To determine whether HvABI5 can recognize the ABRCs in vivo and whether it plays a role in HVA1 and HVA22 expression, biolistic transformation of barley embryoless half-seeds was performed. Different effector constructs containing a cDNA driven by a constitutive promoter along with an ABRC–β-glucuronidase (ABRC-GUS) reporter construct were cobombarded into barley half-seeds treated with or without ABA. We first tested the effect of HvABI5 by itself and observed a 3-fold activation of ABRC3-GUS expression (Figure 3B), whereas the effect of ABA alone was a 19-fold enhancement. The activation of ABRC3 has been shown to be affected positively by the maize transactivator VP1 (Shen et al., 1996); thus, we also tested the effector construct 35S-VP1. VP1 alone also gave a small activation of the reporter construct (threefold increase). However, when both HvABI5 and VP1 were cobombarded into the aleurone cells in the absence of ABA, they transactivated ABRC3 to the levels observed with ABA treatment or even higher (22-fold in this assay).

Figure 3.
HvABI5 and VP1 Are Sufficient to Transactivate ABRC-GUS.

Because another barley bZIP isolated from aleurones, HvZIP1, also was able to bind both ABRCs in vitro (data not shown), an effector construct that constitutively expresses HvZIP1 was tested. Constitutive expression of HvZIP1 did not affect the activation of the ABRC3-GUS construct (Figure 3B); however, it had a negative effect on ABA induction, perhaps because it competes against the endogenous HvABI5. When cobombarded along with VP1, HvZIP1 showed only a fivefold activation in the absence of ABA, much less than the 22-fold enhancement observed with HvABI5 and VP1. The same experiments were conducted with the ABRC1-GUS reporter construct, and similar patterns of GUS activity were observed with the same combination of effector constructs (data not shown), suggesting that HvABI5 plays a role in the expression of HVA1 and HVA22. The effect of HvABI5 and VP1 also was tested on the expression of α-amylase (Amy). Cobombardment of these two factors showed an approximately threefold activation of the Amy-GUS reporter construct in the absence of gibberellic acid (GA) and no significant effect on α-amylase expression in the presence of GA (Figure 3C). These data suggest that HvABI5 and VP1 are sufficient to activate ABA-induced genes but not GA-induced α-amylase.
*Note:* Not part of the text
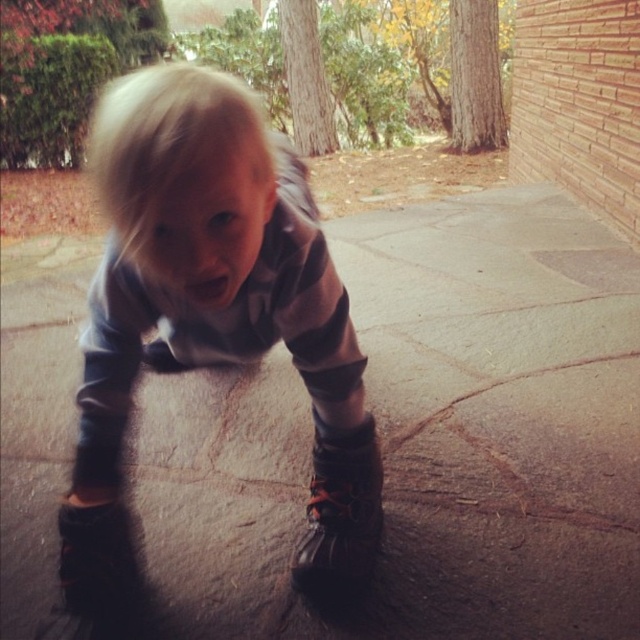 You are a parent trying to dress your child properly for an outdoor activity. You have a gray fleece hoodie at center and a leather boot at lower left. Considering their current positions, will the child be able to put on both items without moving either the hoodie or the boot?

The gray fleece hoodie at center and leather boot at lower left are 8.15 inches apart from each other. Since the distance between them is sufficient for the child to access both items, the child can put on both the gray fleece hoodie at center and the leather boot at lower left without moving either item.

The child is trying to put on their boots. They have two boots to choose from. Which boot, the black leather boot at lower center or the leather boot at lower left, would require the child to bend their legs more due to its height?

The black leather boot at lower center is much taller as leather boot at lower left, so the child would need to bend their legs more when putting on the black leather boot at lower center.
A Dominant-Negative Form of HvABI5 Represses the ABA Activation of ABRC-GUS

The role of transcription factors in plants often has been analyzed using gain-of-function approaches; few loss-of function experiments have been performed, especially when the desired mutants have been available. It has been shown that introducing a dominant-negative form of a bZIP protein can suppress the activity of the endogenous transcription factor in stable and transient expression studies (Fukazawa et al., 2000; Sprenger-Haussels and Weisshaar, 2000). To investigate the role of HvABI5 in the ABA induction of HVA1, we tried to repress HvABI5 activity using a construct made of the C-terminal region of the protein that contains only the basic and Leu zipper regions lacking the first 279 amino acids. When the HvABI5-ΔN construct was cobombarded into aleurone layers, it repressed the ABA induction of the ABRC3-GUS reporter construct in a dose-dependent manner (Figure 4). Using a reporter:effector ratio of 1:0.5, the ABA activation decreased to 14% of that obtained with no effector construct; it decreased to ~5% with a 1:1 reporter:effector ratio, showing that the ABA induction of ABRC-GUS can be overcome effectively by a dominant-negative form of HvABI5.

Figure 4.
A Dominant-Negative Form of HvABI5 Represses the ABA Induction of ABRC-GUS.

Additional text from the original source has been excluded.